Sí, vivíamos de una forma peculiar aquellos “Días de Todos los Santos”. Visitábamos nuestro cementerio, lamentablemente muy abandonado, recorriendo, entre descubrimientos y asombros el lugar. Sin darnos cuenta pisábamos algunas sepulturas, y revivíamos viejos relatos de muertos, a la vez que, tanto a la ida como a la vuelta, nos atiborrábamos de castañas asadas.
"Cartas alhameñas"
A Antonio López Ruiz, "El Viñero"
"EL DÍA DE LOS SANTOS Y EL CEMENTERIO DE NUESTRAS VIDAS"
Querido Antonio:
Pienso, por lo perspicaz que eres, que te imaginas el porqué te escribo esta carta en estas fechas vísperas al "Día de los Santos". Sí, una de las razones es que una de tus bisabuelas, fue la segunda persona inhumada en el actual cementerio alhameño. Pero hay más, otra por tu noble forma de transmitir los conocimientos que sobre las gentes de esta tierra posees por tradición oral y conservas. Y una más, fundamental, porque estas “Cartas alhameñas” las vengo dedicando a buenos alhameños que aprecio de una forma especial.
Pues sí, como bien sabes, concluida la construcción del nuevo cementerio, la primera persona a la que se le dio sepultura fue a un niño que, cayendo de cabeza al fondo del pozo de Torresolana, por la profundidad y angostura de este, no pudo evitarse su ahogamiento.

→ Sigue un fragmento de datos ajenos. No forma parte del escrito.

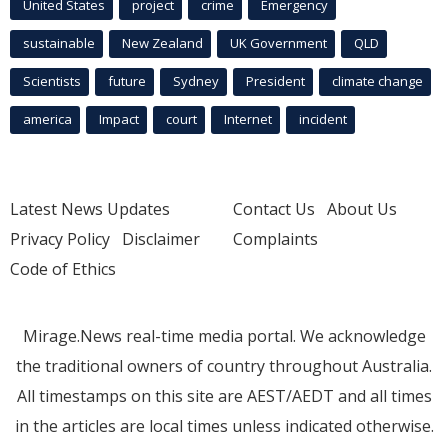
United States
project
crime
Emergency
sustainable
New Zealand
UK Government
QLD
Scientists
future
Sydney
President
climate change
america
Impact
court
Internet
incident
Latest News Updates
Contact Us
About Us
Privacy Policy
Disclaimer
Complaints
Code of Ethics
Mirage.News real-time media portal. We acknowledge
the traditional owners of country throughout Australia.
All timestamps on this site are AEST/AEDT and all times
in the articles are local times unless indicated otherwise.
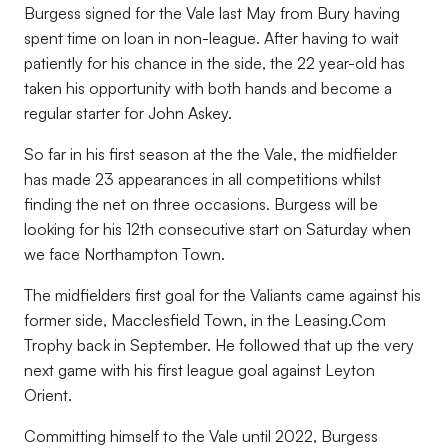
Burgess signed for the Vale last May from Bury having
spent time on loan in non-league. After having to wait
patiently for his chance in the side, the 22 year-old has
taken his opportunity with both hands and become a
regular starter for John Askey.
So far in his first season at the the Vale, the midfielder
has made 23 appearances in all competitions whilst
finding the net on three occasions. Burgess will be
looking for his 12th consecutive start on Saturday when
we face Northampton Town.
The midfielders first goal for the Valiants came against his
former side, Macclesfield Town, in the Leasing.Com
Trophy back in September. He followed that up the very
next game with his first league goal against Leyton
Orient.
Committing himself to the Vale until 2022, Burgess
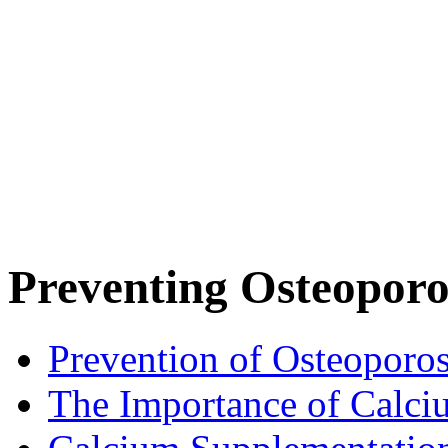
Preventing Osteoporo
Prevention of Osteoporos
The Importance of Calci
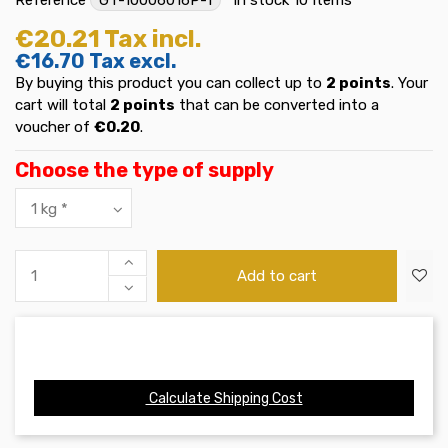
€20.21
Tax incl.
€16.70
Tax excl.
By buying this product you can collect up to
2
points
. Your
cart will total
2
points
that can be converted into a
voucher of
€0.20
.
Choose the type of supply
Add to cart
Calculate Shipping Cost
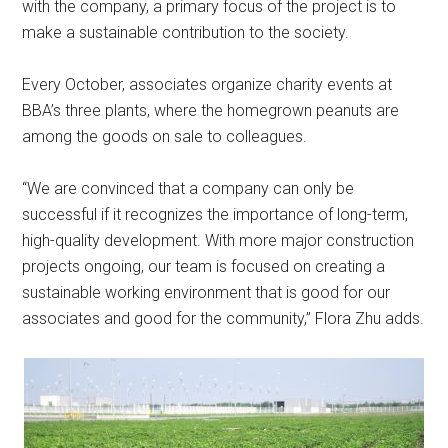
with the company, a primary focus of the project is to
make a sustainable contribution to the society.
Every October, associates organize charity events at
BBA’s three plants, where the homegrown peanuts are
among the goods on sale to colleagues.
“We are convinced that a company can only be
successful if it recognizes the importance of long-term,
high-quality development. With more major construction
projects ongoing, our team is focused on creating a
sustainable working environment that is good for our
associates and good for the community,” Flora Zhu adds.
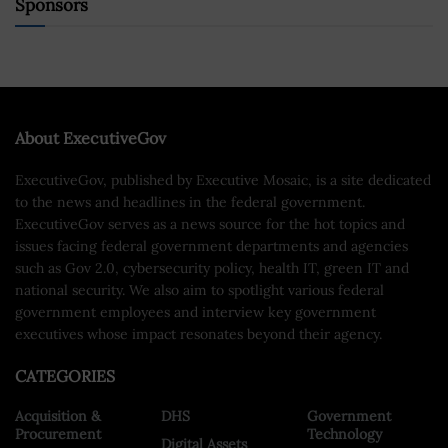
Sponsors
About ExecutiveGov
ExecutiveGov, published by Executive Mosaic, is a site dedicated
to the news and headlines in the federal government.
ExecutiveGov serves as a news source for the hot topics and
issues facing federal government departments and agencies
such as Gov 2.0, cybersecurity policy, health IT, green IT and
national security. We also aim to spotlight various federal
government employees and interview key government
executives whose impact resonates beyond their agency.
CATEGORIES
Acquisition &
DHS
Government
Procurement
Technology
Digital Assets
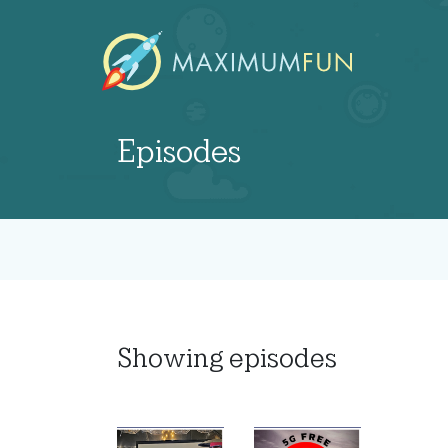
Episodes
Showing
episodes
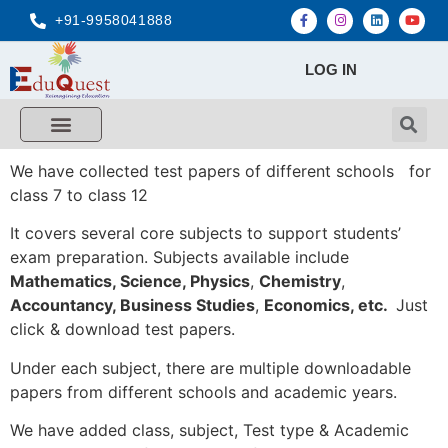
+91-9958041888
LOG IN
We have collected test papers of different schools for
class 7 to class 12
It covers several core subjects to support students’
exam preparation. Subjects available include
Mathematics, Science,
Physics
,
Chemistry
,
Accountancy, Business Studies
,
Economics, etc.
Just
click & download test papers.
Under each subject, there are multiple downloadable
papers from different schools and academic years.
We have added class, subject, Test type & Academic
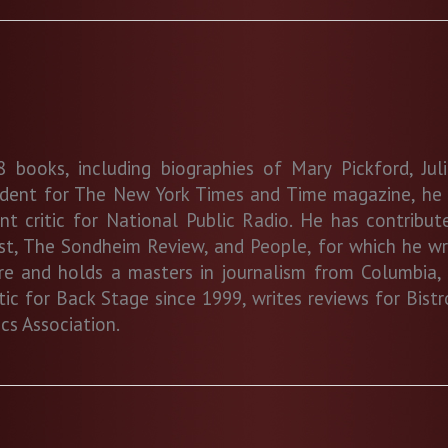
 books, including biographies of Mary Pickford, Jul
ndent for The New York Times and Time magazine, he c
 critic for National Public Radio. He has contribute
est, The Sondheim Review, and People, for which he wr
ure and holds a masters in journalism from Columbia, 
ritic for Back Stage since 1999, writes reviews for Bi
cs Association.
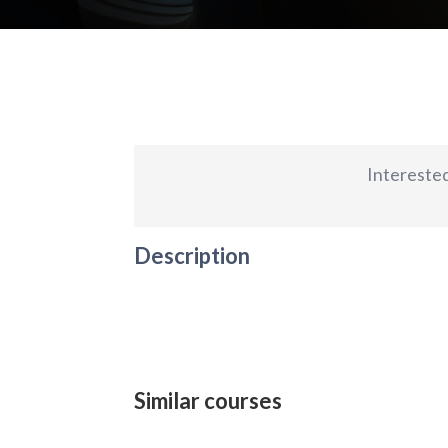
Interested
Description
Similar courses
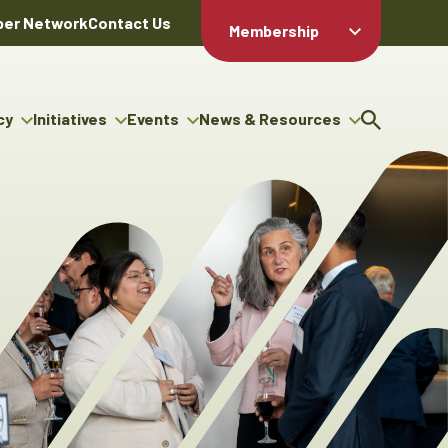
er Network
Contact Us
Membership
Member Login
Member
Directory
cy
Initiatives
Events
News & Resources
Apply For
cy
ng Entrepreneur Bursary
Upcoming Events
Resource Hub
Membership
gram
ouncils
Signature Events
News Releases
Member Value
igenous Engagement
& Benefits
The ABEX Awards
Advertising Opportunities
rter
Chambers Plan
Sponsorship Opportunities
igenous Business
Employee
ectory
Benefits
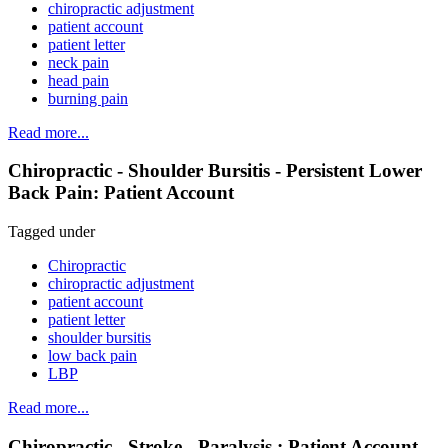
chiropractic adjustment
patient account
patient letter
neck pain
head pain
burning pain
Read more...
Chiropractic - Shoulder Bursitis - Persistent Lower
Back Pain: Patient Account
Tagged under
Chiropractic
chiropractic adjustment
patient account
patient letter
shoulder bursitis
low back pain
LBP
Read more...
Chiropractic - Stroke - Paralysis : Patient Account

Así, aquel desdichado chiquillo y tu bisabuela, fueron los primeros en ser sepultados en estas “cuatro fanegas”, situadas junto a la carretera, ya se dejaba de decir "carril", que conducía a Granada, en la finca denominada, curiosamente, "Los beneficios". Durante muchos años, no pocos alhameños, generación tras generación, solían referirse al cementerio con la expresión “Las cuatro fanegas”, añadiéndole alguno, con bastante generosa "malafollá": “donde todos los alhameños y los que no siendo de aquí, si lo desean, tienen para siempre un pedazo de tierra a su disposición”.
Nuestros antepasados, a lo largo de los siglos, si se quedaron para siempre aquí, en sus cementerios, lo hicieron en distintos lugares: tras los musulmanes, que lo tenían en el mismo centro de la medina, frente a lo que era su mezquita mayor, hoy Plaza de los Presos o Real, nuestros paisanos cristianos, los que habitaron esta tierra desde su conquista en el siglo XV hasta mediados del siglo XIX, lo tuvieron al final de la ciudad árabe, entre las calles Baja del Matadero y Santiago. Después, a mediados del siglo XIX, lo situaron, sacándolo de la ciudad y denominándolo "Cementerio Rural", por encima del camino de Torresolana, en la finca de "La higuerilla", más o menos en la zona comprendida entre el Colegio Cervantes y el Pabellón de Deportes, y desde ahí, ya en 1890, a la actual ubicación.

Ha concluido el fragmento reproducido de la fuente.